Wow, I can kinda relate with what you said. Facing yourself, when you feel bad as it is.. usually ends up with some form of self hatred.. kinda why a lot of people suffering from depression self harm. That and the fact that it's a hell of a lot easier to deal with physical pain inflicted by yourself than emotional from someone else.. but anyways. While taking away distractions can have good things that come from it. I think it's good to have some distractions. some things that are just fun, that you enjoy.. kinda give yourself a break from having to think about all that makes you feel horrible.

I'm not sure if I'm getting the point right here or not. But I can honestly say that I relate with the anger and hatred at some points.. more often recently at least.

:hug: if you get nothing else from tthis thread let you see the fact that I can relate and I'm here to talk if you need/want to. pm's are always there :hug: take care and stay safe

Jess
 

tabby

Active Member
#3
For a while now I've changed my life around to reduce distractions & non-essential stimulation. This causes me to sit & face myself a lot, what I'm finding is an endless supply of hatred & anger coming out. Every few minutes my entire body sort of twists & squirms under this intense feeling of a messed-up emotion that we don't have a word for; i don't know what to call it, but the closest description is a union of hatred/anger with something else I can't describe.
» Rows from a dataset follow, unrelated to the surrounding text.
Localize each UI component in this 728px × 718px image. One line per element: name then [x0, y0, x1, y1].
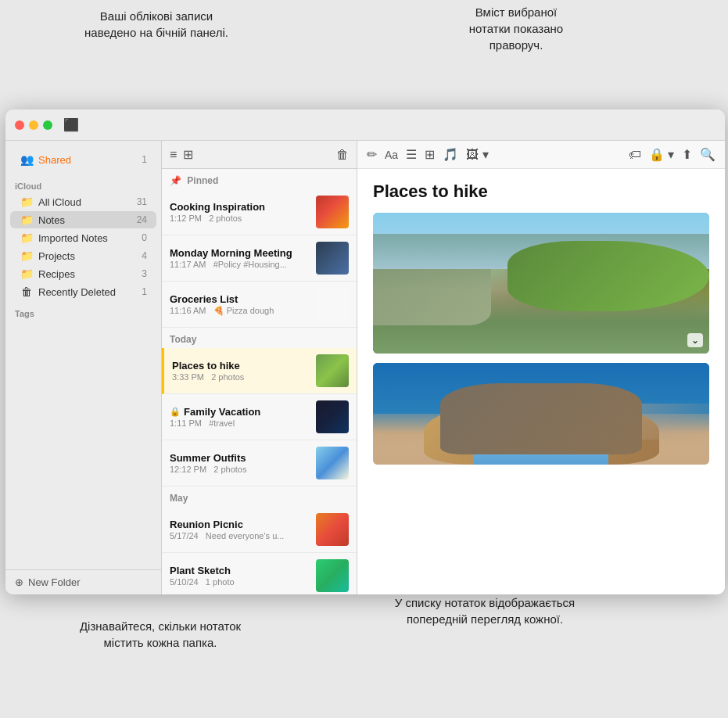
note-meta-plant: 5/10/24 1 photo: [170, 577, 310, 587]
pinned-header: 📌 Pinned: [162, 169, 357, 189]
sidebar-item-shared[interactable]: 👥 Shared 1: [10, 151, 156, 168]
note-thumb-monday: [316, 242, 349, 275]
note-meta-groceries: 11:16 AM 🍕 Pizza dough: [170, 306, 310, 316]
compose-icon[interactable]: ✏: [367, 147, 377, 162]
note-info-groceries: Groceries List 11:16 AM 🍕 Pizza dough: [170, 293, 310, 316]
sidebar-item-notes[interactable]: 📁 Notes 24: [10, 211, 156, 228]
note-thumb-summer: [316, 447, 349, 479]
lock-small-icon: 🔒: [170, 407, 181, 417]
note-item-plant[interactable]: Plant Sketch 5/10/24 1 photo: [162, 553, 357, 594]
sidebar-bottom: ⊕ New Folder: [5, 569, 161, 594]
sidebar-item-projects[interactable]: 📁 Projects 4: [10, 247, 156, 264]
minimize-button[interactable]: [29, 120, 38, 130]
note-item-hike[interactable]: Places to hike 3:33 PM 2 photos: [162, 348, 357, 394]
sidebar-item-projects-count: 4: [142, 250, 147, 261]
note-info-cooking: Cooking Inspiration 1:12 PM 2 photos: [170, 201, 310, 223]
note-list-items: 📌 Pinned Cooking Inspiration 1:12 PM 2 p…: [162, 169, 357, 594]
note-meta-hike: 3:33 PM 2 photos: [172, 372, 310, 382]
callout-top-left: Ваші облікові записи наведено на бічній …: [66, 8, 246, 41]
audio-icon[interactable]: 🎵: [443, 147, 458, 162]
note-thumb-plant: [316, 559, 349, 592]
landscape-image-2: [373, 363, 709, 465]
note-thumb-reunion: [316, 513, 349, 546]
sidebar-item-projects-label: Projects: [38, 250, 142, 262]
note-thumb-hike: [316, 354, 349, 387]
notes-icon: 📁: [20, 214, 34, 226]
icloud-header: iCloud: [5, 175, 161, 192]
note-detail-toolbar: ✏ Aa ☰ ⊞ 🎵 🖼 ▾ 🏷 🔒 ▾ ⬆ 🔍: [357, 141, 725, 169]
landscape-image-1: [373, 213, 709, 354]
note-meta-reunion: 5/17/24 Need everyone's u...: [170, 531, 310, 540]
sidebar-item-recipes-label: Recipes: [38, 268, 142, 280]
font-icon[interactable]: Aa: [385, 149, 398, 161]
lock-icon[interactable]: 🔒 ▾: [649, 147, 674, 162]
shared-label: Shared: [38, 154, 142, 166]
sidebar-item-notes-count: 24: [137, 214, 147, 225]
list-view-icon[interactable]: ≡: [170, 148, 177, 162]
recipes-icon: 📁: [20, 267, 34, 280]
note-list-toolbar: ≡ ⊞ 🗑: [162, 141, 357, 169]
note-info-summer: Summer Outfits 12:12 PM 2 photos: [170, 452, 310, 474]
new-folder-plus-icon: ⊕: [15, 576, 23, 588]
note-item-reunion[interactable]: Reunion Picnic 5/17/24 Need everyone's u…: [162, 507, 357, 553]
sidebar: 👥 Shared 1 iCloud 📁 All iCloud 31 📁 Note…: [5, 141, 162, 594]
note-list: ≡ ⊞ 🗑 📌 Pinned Cooking Inspiration 1:12 …: [162, 141, 357, 594]
maximize-button[interactable]: [43, 120, 52, 130]
note-detail-title: Places to hike: [373, 181, 709, 202]
all-icloud-icon: 📁: [20, 196, 34, 208]
search-icon[interactable]: 🔍: [700, 147, 715, 162]
traffic-lights: [15, 120, 52, 130]
callout-bottom-left: Дізнавайтеся, скільки нотаток містить ко…: [63, 618, 258, 651]
note-item-groceries[interactable]: Groceries List 11:16 AM 🍕 Pizza dough: [162, 282, 357, 328]
checklist-icon[interactable]: ☰: [406, 147, 417, 162]
sidebar-item-imported-notes-label: Imported Notes: [38, 232, 142, 244]
note-title-groceries: Groceries List: [170, 293, 310, 305]
grid-view-icon[interactable]: ⊞: [183, 147, 193, 162]
share-icon[interactable]: ⬆: [682, 147, 692, 162]
note-item-cooking[interactable]: Cooking Inspiration 1:12 PM 2 photos: [162, 189, 357, 235]
note-image-2: [373, 363, 709, 465]
delete-note-icon[interactable]: 🗑: [336, 148, 349, 162]
expand-button[interactable]: ⌄: [687, 333, 703, 347]
note-title-monday: Monday Morning Meeting: [170, 247, 310, 259]
tags-header: Tags: [5, 304, 161, 320]
projects-icon: 📁: [20, 250, 34, 262]
note-info-reunion: Reunion Picnic 5/17/24 Need everyone's u…: [170, 519, 310, 540]
tag-icon[interactable]: 🏷: [629, 148, 641, 162]
note-info-monday: Monday Morning Meeting 11:17 AM #Policy …: [170, 247, 310, 269]
note-thumb-cooking: [316, 196, 349, 228]
note-image-1: ⌄: [373, 213, 709, 354]
new-folder-label: New Folder: [28, 576, 80, 588]
note-detail: ✏ Aa ☰ ⊞ 🎵 🖼 ▾ 🏷 🔒 ▾ ⬆ 🔍 Places to hike: [357, 141, 725, 594]
media-dropdown-icon[interactable]: 🖼 ▾: [466, 147, 488, 162]
sidebar-toggle-icon[interactable]: ⬛: [63, 117, 79, 132]
new-folder-button[interactable]: ⊕ New Folder: [15, 576, 152, 588]
note-meta-summer: 12:12 PM 2 photos: [170, 465, 310, 474]
note-item-monday[interactable]: Monday Morning Meeting 11:17 AM #Policy …: [162, 235, 357, 282]
note-item-summer[interactable]: Summer Outfits 12:12 PM 2 photos: [162, 440, 357, 486]
table-icon[interactable]: ⊞: [425, 147, 435, 162]
note-info-hike: Places to hike 3:33 PM 2 photos: [172, 360, 310, 382]
note-detail-content: Places to hike ⌄: [357, 169, 725, 594]
note-thumb-vacation: [316, 400, 349, 433]
shared-count: 1: [142, 154, 147, 165]
may-header: May: [162, 486, 357, 507]
sidebar-item-imported-notes[interactable]: 📁 Imported Notes 0: [10, 229, 156, 246]
sidebar-item-recipes[interactable]: 📁 Recipes 3: [10, 265, 156, 282]
titlebar: ⬛: [5, 109, 725, 141]
note-title-plant: Plant Sketch: [170, 565, 310, 576]
note-title-reunion: Reunion Picnic: [170, 519, 310, 530]
note-title-hike: Places to hike: [172, 360, 310, 372]
note-title-cooking: Cooking Inspiration: [170, 201, 310, 213]
note-title-summer: Summer Outfits: [170, 452, 310, 464]
icloud-section: iCloud 📁 All iCloud 31 📁 Notes 24 📁 Impo…: [5, 172, 161, 304]
note-meta-monday: 11:17 AM #Policy #Housing...: [170, 260, 310, 269]
sidebar-item-recently-deleted-label: Recently Deleted: [38, 286, 142, 298]
note-meta-vacation: 1:11 PM #travel: [170, 418, 310, 428]
close-button[interactable]: [15, 120, 24, 130]
main-window: ⬛ 👥 Shared 1 iCloud 📁 All iCloud 31: [5, 109, 725, 594]
shared-icon: 👥: [20, 153, 34, 166]
sidebar-item-recently-deleted[interactable]: 🗑 Recently Deleted 1: [10, 283, 156, 300]
sidebar-item-all-icloud[interactable]: 📁 All iCloud 31: [10, 193, 156, 210]
note-item-vacation[interactable]: 🔒 Family Vacation 1:11 PM #travel: [162, 394, 357, 440]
It just keeps coming back over and over again, forever, it feels like i'm in a screwed-up state 100% of the time though, and every few minutes it just explodes, but it's habitually repressed. Sometimes my head will start to hurt from all of this, but i endure all of it.
I totally feel that. I wish I could somehow let go of it all. My emotions even haunts me in my dreams when I sleep. But I didn't know you had these feelings too, I thought you would be the kind who can find peace from what I can see from your posts.
 
N

non_existence

#4
I thought you would be the kind who can find peace from what I can see from your posts.
Sometimes I get peace, but not all the time. Mostly when I sit in meditation for a few hours I get into a state of bliss, but that takes effort & time.
Sometimes during the day I'll have brief moments of just 'letting go' and feel good, but my default state is being tormented by all these ugly emotions trapped within my body & consciousness somehow. They surprise me, and new emotions coming up surprise me all the time. Human consciousness is a very complex thing.